O espaço entre um corredor que se segue à porta central, o cantinho da juventude, o balcão e o restaurante, onde actualmente se expõem as máquinas de calcular e outros aparelhos, era ocupado pela zona de jogo. Aí, os mais velhos disputaram renhidos combates de bridge (Fernado Rodriques, arquitecto, Dr. Durão,...?..) e dominó (Abel, Rui Costa, Luís Simões,...?...). Era também uma zona de Relações Públicas, pois bem perto dessas mesas estava a que vulgarmente era ocupada pelos proprietários do café, o Sr. Aguinaldo e esposa, duas figuras muito simpáticas que tinham sempre um sorriso para os clientes, apesar das perseguições políticas de que ele por vezes era vítima.

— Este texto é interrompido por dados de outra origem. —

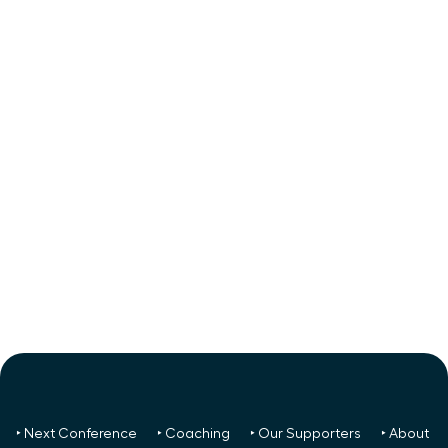
‣ Next Conference
‣ Coaching
‣ Our Supporters
‣ About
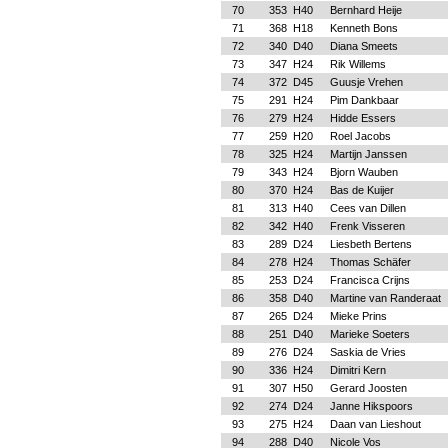
70
353
H40
Bernhard Heije
71
368
H18
Kenneth Bons
72
340
D40
Diana Smeets
73
347
H24
Rik Willems
74
372
D45
Guusje Vrehen
75
291
H24
Pim Dankbaar
76
279
H24
Hidde Essers
77
259
H20
Roel Jacobs
78
325
H24
Martijn Janssen
79
343
H24
Bjorn Wauben
80
370
H24
Bas de Kuijer
81
313
H40
Cees van Dillen
82
342
H40
Frenk Visseren
83
289
D24
Liesbeth Bertens
84
278
H24
Thomas Schäfer
85
253
D24
Francisca Crijns
86
358
D40
Martine van Randeraat
87
265
D24
Mieke Prins
88
251
D40
Marieke Soeters
89
276
D24
Saskia de Vries
90
336
H24
Dimitri Kern
91
307
H50
Gerard Joosten
92
274
D24
Janne Hikspoors
93
275
H24
Daan van Lieshout
94
288
D40
Nicole Vos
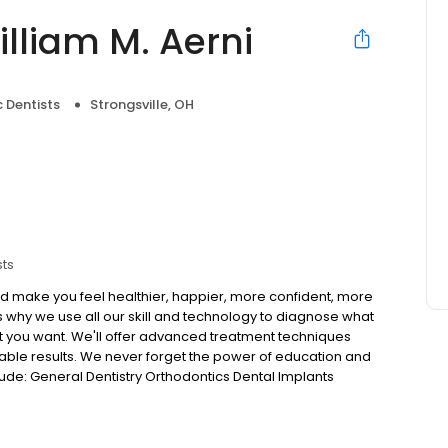
illiam M. Aerni
 Dentists
Strongsville, OH
sts
ould make you feel healthier, happier, more confident, more
's why we use all our skill and technology to diagnose what
t you want. We'll offer advanced treatment techniques
rtable results. We never forget the power of education and
lude: General Dentistry Orthodontics Dental Implants
ry 3D scan for implant diagnosis Digital Restorative with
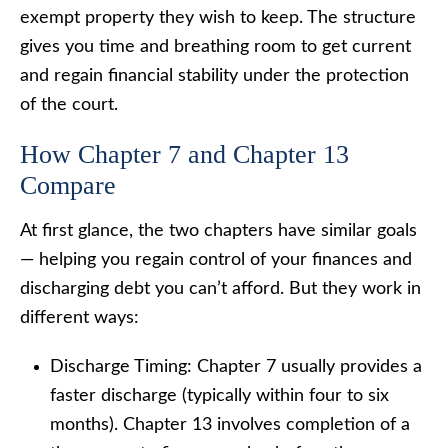
exempt property they wish to keep. The structure
gives you time and breathing room to get current
and regain financial stability under the protection
of the court.
How Chapter 7 and Chapter 13
Compare
At first glance, the two chapters have similar goals
— helping you regain control of your finances and
discharging debt you can’t afford. But they work in
different ways:
Discharge Timing: Chapter 7 usually provides a
faster discharge (typically within four to six
months). Chapter 13 involves completion of a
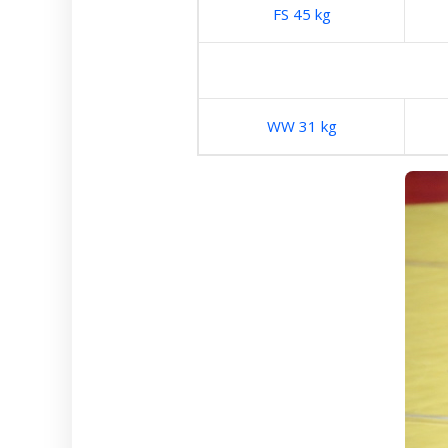
FS 45 kg
WW 31 kg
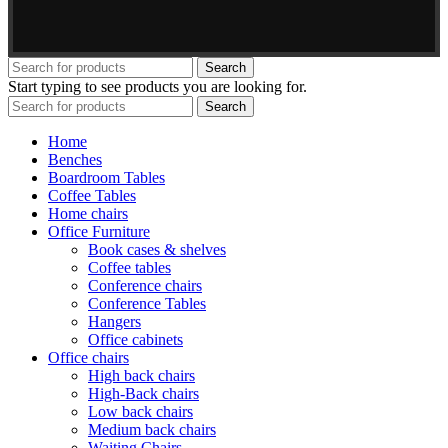
Search
Start typing to see products you are looking for.
Search
Home
Benches
Boardroom Tables
Coffee Tables
Home chairs
Office Furniture
Book cases & shelves
Coffee tables
Conference chairs
Conference Tables
Hangers
Office cabinets
Office chairs
High back chairs
High-Back chairs
Low back chairs
Medium back chairs
Waiting Chairs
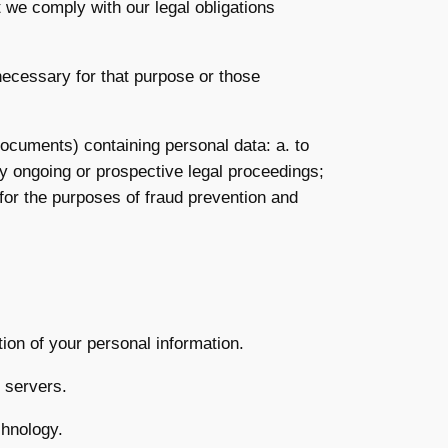
t we comply with our legal obligations
necessary for that purpose or those
documents) containing personal data: a. to
ny ongoing or prospective legal proceedings;
s for the purposes of fraud prevention and
tion of your personal information.
) servers.
chnology.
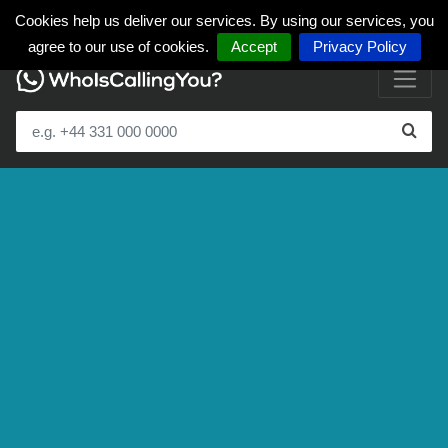
Cookies help us deliver our services. By using our services, you
agree to our use of cookies.
Accept
Privacy Policy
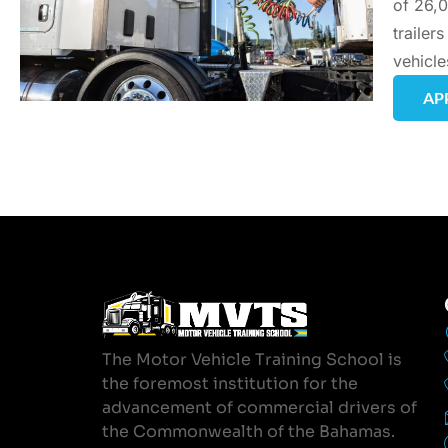
of 26,0
trailer
vehicle
AP
The Motor Vehicle Training School is
the foremost institution for the
advancement of commercial drivers of
the Commonwealth of the Bahamas.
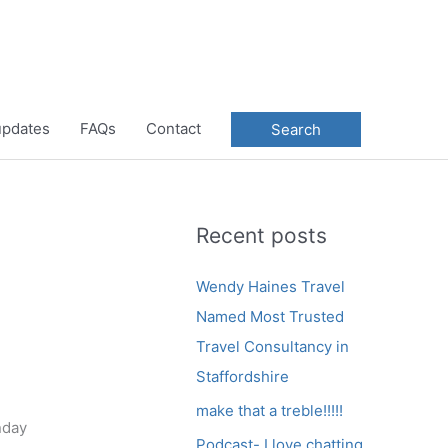
 updates
FAQs
Contact
Search
Recent posts
Wendy Haines Travel
Named Most Trusted
Travel Consultancy in
Staffordshire
make that a treble!!!!!
nday
Podcast- I love chatting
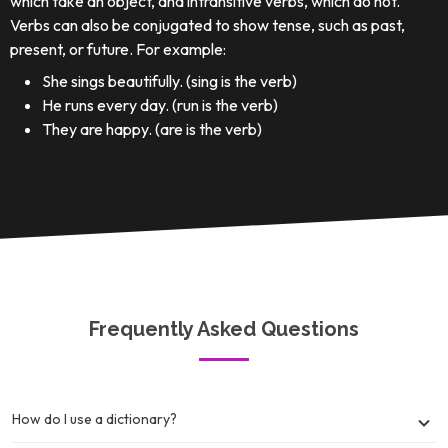
which take an object, and intransitive verbs, which do not.
Verbs can also be conjugated to show tense, such as past,
present, or future. For example:
She sings beautifully. (sing is the verb)
He runs every day. (run is the verb)
They are happy. (are is the verb)
Frequently Asked Questions
How do I use a dictionary?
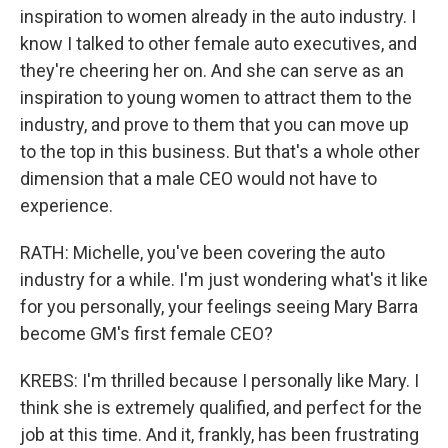
inspiration to women already in the auto industry. I
know I talked to other female auto executives, and
they're cheering her on. And she can serve as an
inspiration to young women to attract them to the
industry, and prove to them that you can move up
to the top in this business. But that's a whole other
dimension that a male CEO would not have to
experience.
RATH: Michelle, you've been covering the auto
industry for a while. I'm just wondering what's it like
for you personally, your feelings seeing Mary Barra
become GM's first female CEO?
KREBS: I'm thrilled because I personally like Mary. I
think she is extremely qualified, and perfect for the
job at this time. And it, frankly, has been frustrating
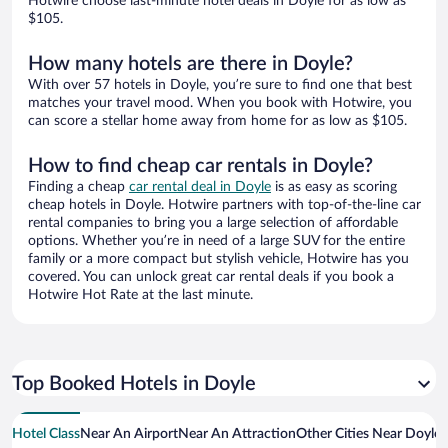
Hotwire choose last-minute hotel deals in Doyle for as low as
$105.
How many hotels are there in Doyle?
With over 57 hotels in Doyle, you’re sure to find one that best
matches your travel mood. When you book with Hotwire, you
can score a stellar home away from home for as low as $105.
How to find cheap car rentals in Doyle?
Finding a cheap
car rental deal in Doyle
is as easy as scoring
cheap hotels in Doyle. Hotwire partners with top-of-the-line car
rental companies to bring you a large selection of affordable
options. Whether you’re in need of a large SUV for the entire
family or a more compact but stylish vehicle, Hotwire has you
covered. You can unlock great car rental deals if you book a
Hotwire Hot Rate at the last minute.
Top Booked Hotels in Doyle
Hotel Class
Near An Airport
Near An Attraction
Other Cities Near Doyle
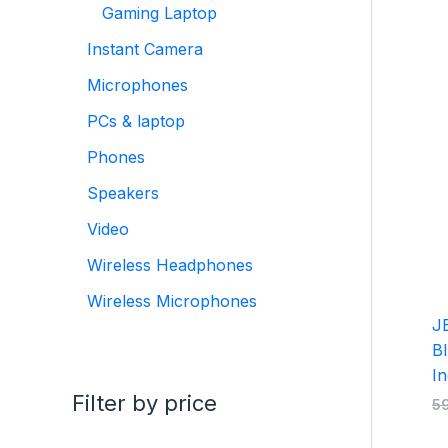
Gaming Laptop
Instant Camera
Microphones
PCs & laptop
Phones
Speakers
Video
Wireless Headphones
Wireless Microphones
J
Bl
In
Filter by price
5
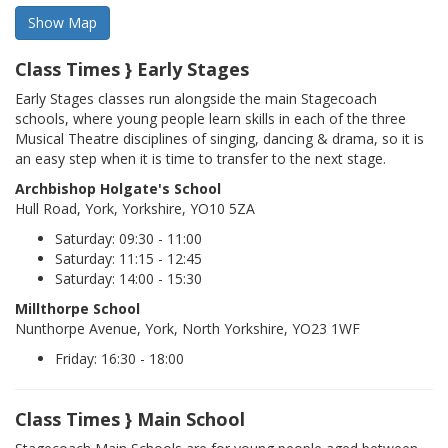
Class Times } Early Stages
Early Stages classes run alongside the main Stagecoach
schools, where young people learn skills in each of the three
Musical Theatre disciplines of singing, dancing & drama, so it is
an easy step when it is time to transfer to the next stage.
Archbishop Holgate's School
Hull Road, York, Yorkshire, YO10 5ZA
Saturday: 09:30 - 11:00
Saturday: 11:15 - 12:45
Saturday: 14:00 - 15:30
Millthorpe School
Nunthorpe Avenue, York, North Yorkshire, YO23 1WF
Friday: 16:30 - 18:00
Class Times } Main School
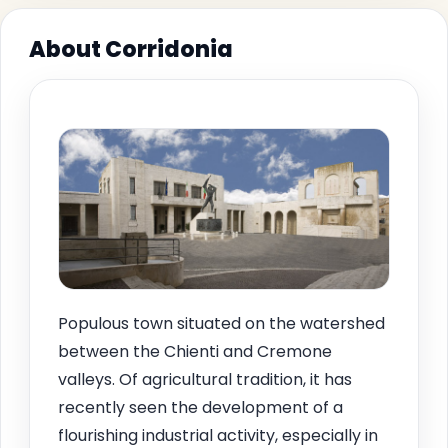
About Corridonia
Populous town situated on the watershed
between the Chienti and Cremone
valleys. Of agricultural tradition, it has
recently seen the development of a
flourishing industrial activity, especially in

Consideremos, agora, o lado direito. Logo à entrada, no sítio onde a Alice expõe os perfumes e as loiças de Vista Alegre e outras marcas conceituadas, era o espaço para se ver televisão. Recordo filmes como O Homem Invisível , Sir Lancelot (ena, as histórias da Távola Redonda com a Guinevere, o Rei Artur eram o máximo!), o Robin dos Bosques , o Mister Ed (ver também este) que ali vi continuamente já não sei com que idade.
Apesar de tudo, não me lembro de grandes entusiasmos no interior do Avenida. O espaço era mais fino, mais snob, menos popular, menos ruidoso apesar de mais amplo e mais bonito.
Finalmente, adjacente em relação a esta zona, ocupado actualmente por materiais de pintura (Pelikans, Cisnes, etc.), existe o sítio onde se jogava bilhar bem perto da segunda porta de saída do café. Aí, dizia o João da Quinta, eu punha as bolas a saltar quando me irritava com as tacadas e estas não seguiam o rumo que eu planeava. Aos domingos, enquanto se ouvia o Música na Estrada e o fabuloso Oh Lady!, mais uma vez dos Les Chats Sauvages, nós iludíamos a vigilância dos pais e de outros controladores e lá fugíamos às obrigações sacras, refugiando-nos neste espaço. Depois, assistiamos, como dizia o Jó Rodrigues, ao Santo Sacrifício da Saída.
Ao terminar este roteiro sobre o Avenida, sinto uma certa tranquilidade. Animem-se, Oureenses. A Marina ocupou-o, se calhar esse até foi um meio de o preservar. Eu julgo que, se quisermos e tivermos força e meios para tanto, podemos reconstruir tudo. Sob a ocupação efémera desta empresa nada está destruído, está apenas oculto. Assim, se a Câmara quiser apoiar a reconstituição, pode começar desde já a recordar e projectar a ornamentação e mobiliário do mesmo. As belas mesas negras com vidro por cima, as belas e pesadas cadeiras, a porta giratória...
Força, vamos lá, responsáveis autárquicos, aquela Ourém merece todos os sacrifícios. E ainda existe quem se recorde de tudo, daqui a uns anos pode ser tarde demais.